The Galaxy Watch 4 is still more a Samsung wearable than a Google one
This week was supposed to be the first day of Google’s big reentry into flagship smartwatches. Samsung is back on board after years of Tizen-based wearables, with its new Galaxy Watch 4 that runs the new, revitalized Wear OS 3. It’s the smartwatch OS that merges the best of Google and Samsung’s discrete platforms together.
But there was just one issue: Google was strangely absent from the proceedings. In fact, aside from a few oblique mentions of working with Google on the software, you might have watched Samsung’s whole presentation and not even caught that the new watches were running on Wear OS at all.
On the one hand, this is extremely par for the course for Samsung. It’s practically a running gag at this point that Samsung goes out of its way to avoid mentioning Google or Android when it discusses its new phone releases. And indeed, the Galaxy Z Flip 3 and Fold 3 sections were full of praise for Samsung’s One UI, with nary a mention of Android 11 or Android 12 or any improvements Google has been making on an OS level to enable those devices to work better.

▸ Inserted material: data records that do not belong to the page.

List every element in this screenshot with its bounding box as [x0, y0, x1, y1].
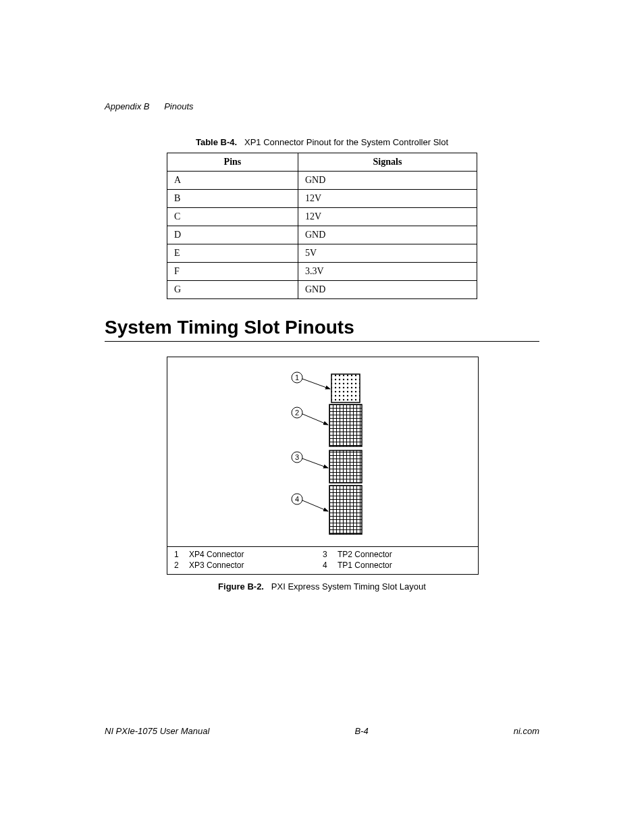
callout-line-1	[302, 379, 330, 389]
footer-center: B-4	[354, 726, 368, 736]
section-rule	[105, 341, 539, 342]
header-section: Pinouts	[164, 101, 193, 111]
callout-num-1: 1	[295, 373, 299, 382]
page-header: Appendix B Pinouts	[105, 101, 539, 111]
table-caption-label: Table B-4.	[196, 137, 237, 147]
connector-tp2	[329, 450, 362, 483]
connector-tp1	[329, 486, 362, 534]
figure-caption-label: Figure B-2.	[218, 581, 264, 592]
callout-num-4: 4	[295, 495, 299, 503]
callout-num-2: 2	[295, 409, 299, 417]
page-footer: NI PXIe-1075 User Manual B-4 ni.com	[105, 726, 539, 736]
table-row: GGND	[167, 281, 477, 299]
connector-xp3	[329, 405, 362, 446]
header-appendix: Appendix B	[105, 101, 150, 111]
figure-caption-text: PXI Express System Timing Slot Layout	[271, 581, 426, 592]
callout-line-4	[302, 500, 328, 511]
connector-xp4	[331, 374, 360, 402]
table-row: DGND	[167, 226, 477, 244]
figure-box: 1 2 3 4	[167, 357, 479, 575]
table-row: C12V	[167, 208, 477, 226]
callout-line-2	[302, 414, 328, 425]
table-row: F3.3V	[167, 263, 477, 281]
table-caption-text: XP1 Connector Pinout for the System Cont…	[244, 137, 448, 147]
figure-wrap: 1 2 3 4	[167, 357, 477, 592]
col-header-pins: Pins	[167, 153, 298, 172]
footer-left: NI PXIe-1075 User Manual	[105, 726, 209, 736]
legend-item: 4 TP1 Connector	[323, 561, 471, 570]
callout-num-3: 3	[295, 453, 299, 461]
legend-item: 1 XP4 Connector	[174, 550, 323, 559]
figure-legend: 1 XP4 Connector 2 XP3 Connector 3 TP2 Co…	[167, 546, 478, 574]
table-caption: Table B-4. XP1 Connector Pinout for the …	[105, 137, 539, 147]
table-row: B12V	[167, 190, 477, 208]
connector-layout-svg: 1 2 3 4	[167, 357, 478, 546]
table-row: AGND	[167, 172, 477, 190]
pinout-table: Pins Signals AGND B12V C12V DGND E5V F3.…	[167, 153, 477, 299]
table-row: E5V	[167, 244, 477, 263]
footer-right: ni.com	[514, 726, 539, 736]
section-title: System Timing Slot Pinouts	[105, 317, 539, 338]
figure-caption: Figure B-2. PXI Express System Timing Sl…	[167, 581, 477, 592]
col-header-signals: Signals	[298, 153, 477, 172]
legend-item: 2 XP3 Connector	[174, 561, 323, 570]
legend-item: 3 TP2 Connector	[323, 550, 471, 559]
callout-line-3	[302, 459, 328, 468]
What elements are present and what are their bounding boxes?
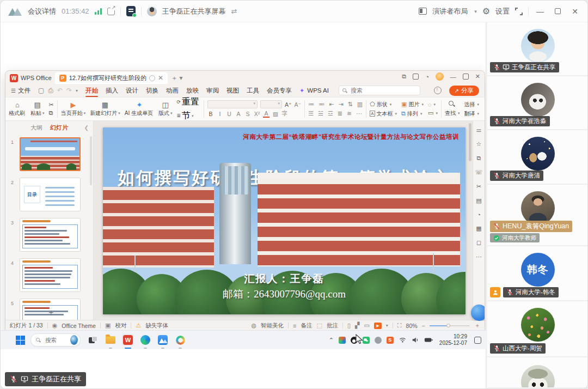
menu-animation[interactable]: 动画	[166, 87, 179, 95]
zoom-level[interactable]: 80%	[406, 323, 418, 329]
help-icon[interactable]: ◔	[425, 74, 429, 80]
add-slide-button[interactable]: ＋	[47, 307, 55, 318]
current-slide[interactable]: 河南大学第二届“铁塔湖畔”研究生学术论坛暨计量方法与论文写作公益培训 如何撰写好…	[103, 127, 465, 314]
close-button[interactable]: ✕	[569, 7, 581, 16]
wifi-icon[interactable]	[399, 336, 407, 344]
comment-button[interactable]: 批注	[327, 322, 338, 330]
panel-scrollbar[interactable]	[90, 136, 92, 185]
justify-icon[interactable]: ≣	[338, 110, 342, 117]
wps-home-button[interactable]: WPS Office	[10, 74, 52, 82]
security-tray-icon[interactable]	[387, 337, 394, 344]
wps-search-box[interactable]	[339, 86, 420, 95]
start-button[interactable]	[16, 336, 25, 345]
help-circle-icon[interactable]: ◔	[477, 211, 481, 218]
minimize-button[interactable]: —	[534, 7, 546, 16]
text-effect-button[interactable]: 字	[281, 110, 288, 118]
char-spacing-button[interactable]: A	[235, 111, 242, 117]
wps-restore-button[interactable]	[463, 74, 469, 80]
menu-wps-ai[interactable]: WPS AI	[307, 87, 329, 94]
slide-thumbnail[interactable]: 目录	[20, 178, 81, 211]
underline-button[interactable]: U	[226, 111, 232, 117]
font-size-select[interactable]	[260, 100, 282, 108]
fullscreen-icon[interactable]	[515, 8, 523, 15]
font-family-select[interactable]	[207, 100, 258, 108]
find-button[interactable]: 查找	[445, 110, 460, 117]
settings-button[interactable]: 设置	[495, 7, 510, 16]
wps-minimize-button[interactable]: —	[450, 74, 456, 80]
star-icon[interactable]: ☆	[476, 141, 482, 148]
document-tab[interactable]: 12.7如何撰写好研究生阶段的 ✕	[55, 72, 168, 84]
collapse-panel-icon[interactable]: ❮	[84, 125, 89, 131]
contact-icon[interactable]: ☏	[475, 169, 483, 176]
layout-button[interactable]: 版式	[158, 101, 173, 117]
bold-button[interactable]: B	[207, 111, 214, 117]
comment-bubble-icon[interactable]: ◻	[476, 239, 481, 246]
slide-thumbnail[interactable]	[20, 218, 81, 252]
network-signal-icon[interactable]	[95, 8, 102, 15]
italic-button[interactable]: I	[217, 111, 223, 117]
tools-icon[interactable]: ✂	[476, 183, 481, 190]
arrange-button[interactable]: 排列	[401, 110, 424, 118]
participant-tile[interactable]: HENU_袁箐QingYuan 河南大学教师	[487, 185, 588, 246]
undo-icon[interactable]: ↶	[57, 87, 63, 94]
menu-member[interactable]: 会员专享	[267, 87, 292, 95]
taskbar-clock[interactable]: 10:29 2025-12-07	[439, 333, 467, 347]
maximize-button[interactable]	[552, 7, 564, 16]
paste-button[interactable]: 粘贴	[30, 101, 45, 117]
participant-tile[interactable]: 河南大学唐清	[487, 130, 588, 185]
increase-font-icon[interactable]: A⁺	[285, 101, 292, 108]
calendar-icon[interactable]: ▦	[476, 225, 481, 232]
picture-button[interactable]: 图片	[401, 101, 424, 108]
chevron-down-icon[interactable]: ▾	[386, 323, 388, 328]
share-button[interactable]: 分享	[449, 86, 479, 96]
section-button[interactable]: 节	[177, 110, 201, 121]
menu-transition[interactable]: 切换	[146, 87, 158, 95]
reading-view-icon[interactable]: ▭	[364, 322, 369, 329]
ai-generate-button[interactable]: AI 生成单页	[125, 101, 154, 117]
numbered-list-icon[interactable]: ≕	[318, 101, 324, 108]
menu-insert[interactable]: 插入	[106, 87, 118, 95]
textbox-button[interactable]: 文本框	[370, 110, 397, 118]
menu-view[interactable]: 视图	[226, 87, 239, 95]
task-view-button[interactable]	[87, 334, 99, 346]
superscript-button[interactable]: X²	[254, 111, 260, 117]
shared-doc-app-icon[interactable]	[126, 6, 136, 16]
integration-icon[interactable]: ⧉	[402, 73, 406, 80]
edge-browser-button[interactable]	[139, 334, 151, 346]
zoom-out-icon[interactable]: −	[422, 323, 425, 329]
menu-slideshow[interactable]: 放映	[186, 87, 199, 95]
tencent-docs-tray-icon[interactable]	[339, 337, 346, 344]
slideshow-play-button[interactable]: ▶	[374, 323, 382, 329]
canvas-scrollbar[interactable]	[469, 123, 471, 161]
format-painter-button[interactable]: 格式刷	[9, 101, 26, 117]
select-button[interactable]: 选择	[464, 101, 479, 108]
notebook-icon[interactable]: ▤	[476, 197, 481, 204]
fit-window-icon[interactable]: ⛶	[397, 322, 402, 329]
hidden-icons-chevron[interactable]: ⌃	[329, 337, 334, 344]
more-paragraph-icon[interactable]: ⋯	[356, 110, 362, 117]
align-left-icon[interactable]: ☰	[308, 110, 314, 117]
line-spacing-icon[interactable]: ≋	[347, 110, 352, 117]
meeting-app-button[interactable]	[157, 334, 169, 346]
zoom-slider[interactable]	[430, 325, 470, 326]
floating-assistant-ball[interactable]	[471, 305, 485, 321]
save-icon[interactable]: ▢	[38, 87, 44, 94]
participant-tile[interactable]: 韩冬 河南大学-韩冬	[487, 246, 588, 301]
theme-name[interactable]: Office Theme	[62, 323, 96, 329]
account-avatar[interactable]	[436, 72, 444, 81]
wps-taskbar-button[interactable]	[122, 334, 134, 346]
translate-button[interactable]: 翻译	[464, 110, 479, 118]
columns-icon[interactable]: ▥	[357, 101, 363, 108]
gear-icon[interactable]: ⚙	[482, 6, 490, 16]
decrease-font-icon[interactable]: A⁻	[295, 101, 302, 108]
docs-app-button[interactable]	[174, 334, 186, 346]
strikethrough-button[interactable]: S	[244, 111, 251, 117]
find-icon[interactable]	[449, 101, 456, 108]
align-center-icon[interactable]: ☱	[318, 110, 323, 117]
placeholder-button[interactable]	[428, 110, 438, 117]
zoom-in-icon[interactable]: ＋	[474, 321, 480, 330]
slide-thumbnail[interactable]	[20, 258, 81, 292]
notification-center-button[interactable]	[474, 337, 481, 344]
open-in-window-icon[interactable]	[107, 8, 115, 15]
copy-icon[interactable]	[49, 110, 54, 116]
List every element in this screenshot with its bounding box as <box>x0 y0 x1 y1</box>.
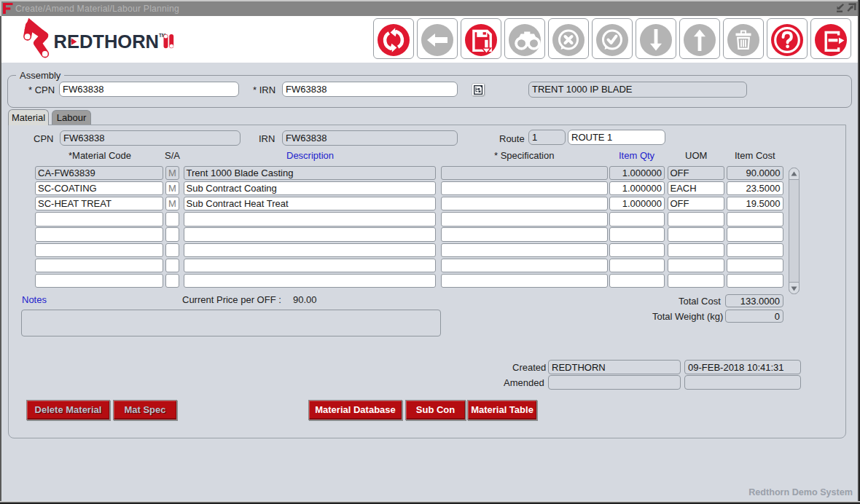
svg-text:REDTHORN: REDTHORN <box>54 31 160 52</box>
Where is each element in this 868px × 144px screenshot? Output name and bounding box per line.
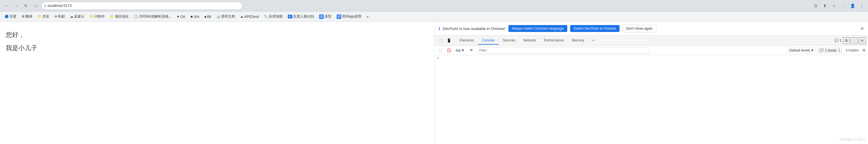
bookmark-baidu[interactable]: 🔵 百度	[2, 13, 19, 20]
notification-message: DevTools is now available in Chinese!	[443, 26, 505, 31]
issue-badge[interactable]: 💬 1 Issue: 1	[818, 48, 842, 53]
console-settings-icon[interactable]: ⚙	[862, 48, 866, 52]
tab-console[interactable]: Console	[478, 37, 499, 45]
json-icon: 📋	[134, 15, 138, 19]
bookmark-project-addr-label: 项目地址	[115, 14, 129, 19]
tab-network[interactable]: Network	[519, 37, 540, 45]
prototype-icon: 原	[319, 15, 324, 19]
translate-icon-btn[interactable]: G	[812, 2, 820, 10]
eye-icon[interactable]: 👁	[468, 47, 475, 54]
address-text: localhost:5173	[48, 3, 72, 8]
default-levels-chevron-icon: ▼	[811, 48, 814, 52]
bookmark-requirements-label: 需求文档	[221, 14, 235, 19]
bookmark-blue-cloud[interactable]: ☁ 蓝麦云	[68, 13, 87, 20]
devtools-close-button[interactable]: ✕	[859, 37, 866, 44]
main-area: 您好， 我是小儿子 ℹ DevTools is now available in…	[0, 22, 868, 144]
bookmark-json-parse[interactable]: 📋 JSON在线解析及格...	[131, 13, 174, 20]
issue-count: 1	[838, 48, 840, 52]
browser-nav-bar: ← → ↻ ⌂ ℹ localhost:5173 G ⬆ ☆ ⬜ 👤 ⋮	[0, 0, 868, 11]
cloud-icon: ☁	[70, 15, 73, 19]
bookmark-project-addr[interactable]: 📁 项目地址	[108, 13, 131, 20]
notification-close-button[interactable]: ✕	[860, 26, 864, 31]
match-language-button[interactable]: Always match Chrome's language	[508, 25, 567, 32]
bookmark-ui-components[interactable]: 📁 UI组件	[87, 13, 107, 20]
tab-performance[interactable]: Performance	[540, 37, 568, 45]
tab-memory[interactable]: Memory	[568, 37, 588, 45]
console-prompt-line: >	[437, 56, 866, 60]
forward-button[interactable]: →	[12, 2, 20, 10]
console-body[interactable]: >	[435, 55, 868, 144]
bookmark-jira[interactable]: ◆ Jira	[188, 14, 202, 20]
top-context-select[interactable]: top ▼	[454, 48, 466, 53]
devtools-tab-bar: ⬚ 📱 Elements Console Sources Network Per…	[435, 35, 868, 46]
bookmark-zhengzhou-app-label: 郑州app原型	[342, 14, 362, 19]
sidebar-icon-btn[interactable]: ⬜	[839, 2, 847, 10]
devtools-more-options-button[interactable]: ⋮	[851, 37, 858, 44]
watermark: CSDN@小儿子BILY	[840, 138, 866, 142]
bookmark-private-mail[interactable]: ✉ 私邮	[52, 13, 67, 20]
bookmark-history-label: 历史	[42, 14, 50, 19]
bookmark-json-parse-label: JSON在线解析及格...	[139, 14, 172, 19]
console-toolbar: ⬚ 🚫 top ▼ 👁 Default levels ▼ 💬 1 Issue: …	[435, 46, 868, 55]
more-bookmarks-label: »	[367, 15, 369, 19]
bookmark-bit-label: Bit	[207, 15, 211, 19]
bookmark-translate[interactable]: 译 翻译	[19, 13, 35, 20]
switch-to-chinese-button[interactable]: Switch DevTools to Chinese	[570, 25, 620, 32]
tab-sources[interactable]: Sources	[499, 37, 519, 45]
console-clear-icon[interactable]: 🚫	[445, 47, 453, 54]
top-label: top	[456, 48, 461, 52]
requirements-icon: 📊	[216, 15, 220, 19]
address-bar[interactable]: ℹ localhost:5173	[41, 2, 242, 10]
bookmarks-bar: 🔵 百度 译 翻译 📁 历史 ✉ 私邮 ☁ 蓝麦云 📁 UI组件 📁 项目地址 …	[0, 11, 868, 22]
bookmark-bit[interactable]: ■ Bit	[202, 14, 214, 20]
reload-button[interactable]: ↻	[22, 2, 30, 10]
bookmark-app-reinforce-label: 应用加固	[269, 14, 283, 19]
device-toolbar-icon[interactable]: 📱	[445, 37, 453, 45]
bookmark-oa[interactable]: ★ OA	[174, 14, 188, 20]
bookmark-oa-label: OA	[180, 15, 185, 19]
page-greeting: 您好，	[6, 30, 429, 39]
menu-icon-btn[interactable]: ⋮	[858, 2, 866, 10]
bookmark-requirements[interactable]: 📊 需求文档	[214, 13, 237, 20]
default-levels-select[interactable]: Default levels ▼	[787, 48, 816, 53]
back-button[interactable]: ←	[2, 2, 10, 10]
badge-count: 1	[840, 39, 842, 43]
dont-show-again-button[interactable]: Don't show again	[622, 25, 656, 32]
account-icon-btn[interactable]: 👤	[848, 2, 857, 10]
bookmark-baidu-face-label: 百度人脸识别	[293, 14, 314, 19]
baidu-face-icon: AI	[288, 15, 292, 19]
tabs-right: 💬 1 ⚙ ⋮ ✕	[834, 37, 866, 44]
issue-label: 1 Issue:	[825, 48, 837, 52]
tab-more[interactable]: »	[588, 37, 598, 45]
bookmark-icon-btn[interactable]: ☆	[830, 2, 838, 10]
oa-icon: ★	[177, 15, 180, 19]
bookmark-baidu-face[interactable]: AI 百度人脸识别	[285, 13, 316, 20]
page-intro: 我是小儿子	[6, 44, 429, 52]
console-filter-input[interactable]	[477, 47, 649, 53]
devtools-notification: ℹ DevTools is now available in Chinese! …	[435, 22, 868, 35]
tab-separator	[454, 38, 455, 44]
default-levels-label: Default levels	[789, 48, 810, 52]
home-button[interactable]: ⌂	[32, 2, 40, 10]
devtools-settings-button[interactable]: ⚙	[843, 37, 849, 44]
bookmark-prototype[interactable]: 原 原型	[317, 13, 334, 20]
history-icon: 📁	[38, 15, 42, 19]
bookmark-apicloud[interactable]: ☁ APICloud	[238, 14, 261, 20]
prompt-arrow-icon: >	[437, 56, 439, 60]
bookmark-prototype-label: 原型	[324, 14, 332, 19]
translate-icon: 译	[22, 15, 25, 19]
share-icon-btn[interactable]: ⬆	[821, 2, 829, 10]
issue-chat-icon: 💬	[820, 48, 824, 52]
bookmark-more[interactable]: »	[365, 14, 371, 20]
bookmark-translate-label: 翻译	[26, 14, 32, 19]
bookmark-zhengzhou-app[interactable]: 郑 郑州app原型	[334, 13, 364, 20]
bit-icon: ■	[205, 15, 207, 19]
inspect-element-icon[interactable]: ⬚	[437, 37, 445, 45]
bookmark-app-reinforce[interactable]: 🔧 应用加固	[262, 13, 285, 20]
page-content: 您好， 我是小儿子	[0, 22, 434, 144]
console-prompt-icon[interactable]: ⬚	[437, 47, 444, 54]
bookmark-history[interactable]: 📁 历史	[35, 13, 52, 20]
tab-elements[interactable]: Elements	[456, 37, 478, 45]
reinforce-icon: 🔧	[264, 15, 268, 19]
secure-icon: ℹ	[44, 4, 46, 8]
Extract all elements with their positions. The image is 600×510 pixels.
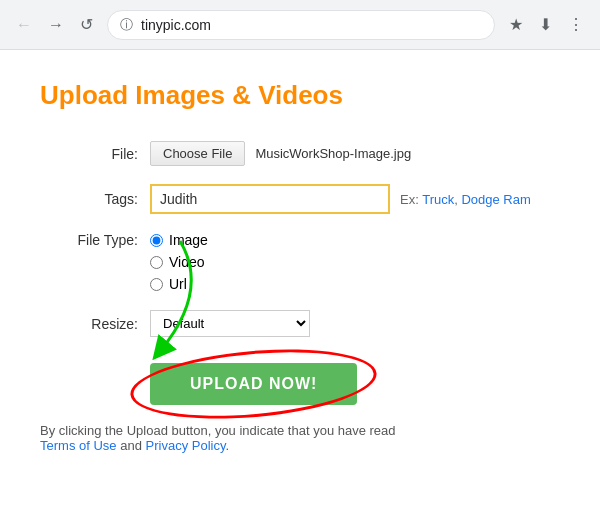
- disclaimer-text: By clicking the Upload button, you indic…: [40, 423, 396, 438]
- back-button[interactable]: ←: [10, 11, 38, 38]
- filetype-video-label: Video: [169, 254, 205, 270]
- filetype-image-radio[interactable]: [150, 234, 163, 247]
- filetype-row: File Type: Image Video Url: [60, 232, 560, 292]
- truck-example-link[interactable]: Truck: [422, 192, 454, 207]
- file-name: MusicWorkShop-Image.jpg: [255, 146, 411, 161]
- forward-button[interactable]: →: [42, 11, 70, 38]
- form-table: File: Choose File MusicWorkShop-Image.jp…: [60, 141, 560, 337]
- resize-row: Resize: Default Small Medium Large: [60, 310, 560, 337]
- upload-now-button[interactable]: UPLOAD NOW!: [150, 363, 357, 405]
- menu-button[interactable]: ⋮: [562, 11, 590, 38]
- star-button[interactable]: ★: [503, 11, 529, 38]
- privacy-link[interactable]: Privacy Policy: [146, 438, 226, 453]
- page-title: Upload Images & Videos: [40, 80, 560, 111]
- page-content: Upload Images & Videos File: Choose File…: [0, 50, 600, 483]
- filetype-radio-group: Image Video Url: [150, 232, 208, 292]
- tags-example: Ex: Truck, Dodge Ram: [400, 192, 531, 207]
- filetype-url-radio[interactable]: [150, 278, 163, 291]
- resize-select[interactable]: Default Small Medium Large: [150, 310, 310, 337]
- filetype-video-radio[interactable]: [150, 256, 163, 269]
- disclaimer: By clicking the Upload button, you indic…: [40, 423, 470, 453]
- upload-btn-container: UPLOAD NOW!: [150, 363, 357, 405]
- file-label: File:: [60, 146, 150, 162]
- browser-chrome: ← → ↺ ⓘ tinypic.com ★ ⬇ ⋮: [0, 0, 600, 50]
- period: .: [225, 438, 229, 453]
- filetype-image-option[interactable]: Image: [150, 232, 208, 248]
- download-button[interactable]: ⬇: [533, 11, 558, 38]
- and-text: and: [120, 438, 142, 453]
- upload-form: File: Choose File MusicWorkShop-Image.jp…: [40, 141, 560, 453]
- resize-label: Resize:: [60, 316, 150, 332]
- filetype-video-option[interactable]: Video: [150, 254, 208, 270]
- file-row: File: Choose File MusicWorkShop-Image.jp…: [60, 141, 560, 166]
- tags-row: Tags: Ex: Truck, Dodge Ram: [60, 184, 560, 214]
- lock-icon: ⓘ: [120, 16, 133, 34]
- browser-actions: ★ ⬇ ⋮: [503, 11, 590, 38]
- choose-file-button[interactable]: Choose File: [150, 141, 245, 166]
- refresh-button[interactable]: ↺: [74, 11, 99, 38]
- address-bar[interactable]: ⓘ tinypic.com: [107, 10, 495, 40]
- filetype-url-label: Url: [169, 276, 187, 292]
- tags-label: Tags:: [60, 191, 150, 207]
- filetype-image-label: Image: [169, 232, 208, 248]
- tags-input[interactable]: [150, 184, 390, 214]
- filetype-label: File Type:: [60, 232, 150, 248]
- url-text: tinypic.com: [141, 17, 482, 33]
- oval-wrapper: UPLOAD NOW!: [150, 363, 357, 405]
- terms-link[interactable]: Terms of Use: [40, 438, 117, 453]
- filetype-url-option[interactable]: Url: [150, 276, 208, 292]
- nav-buttons: ← → ↺: [10, 11, 99, 38]
- dodgeram-example-link[interactable]: Dodge Ram: [461, 192, 530, 207]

Seeing a similar dynamic here with the Galaxy Watch and Wear OS 3 — one that focused more on Samsung’s One UI improvements and software layer more than anything that the new Google collaboration enables — makes sense given Samsung’s history.
But the Samsung-heavy announcement highlights just how much of an uphill battle Google has here, and how much it’s going to have to rely on Samsung (which has very different goals than Google) as it looks to revitalize its wearables.
And it’s hard to look at the Galaxy Watch 4 as anything other than a compromise of a device for Google. It’s a flagship Wear OS 3 watch that runs Samsung’s UI on top, won’t ship with Google Assistant, and comes packed with default apps that compete with Google’s own services.
The default health tracking app on Wear OS is Samsung Health. And the default payment app? Samsung Pay. The default assistant? Bixby. The list of default apps goes on: Messages, Photos, Calendar, Clock, Music and more are all Samsung’s version. You can manually install Google’s version of these apps, but it’s a hassle.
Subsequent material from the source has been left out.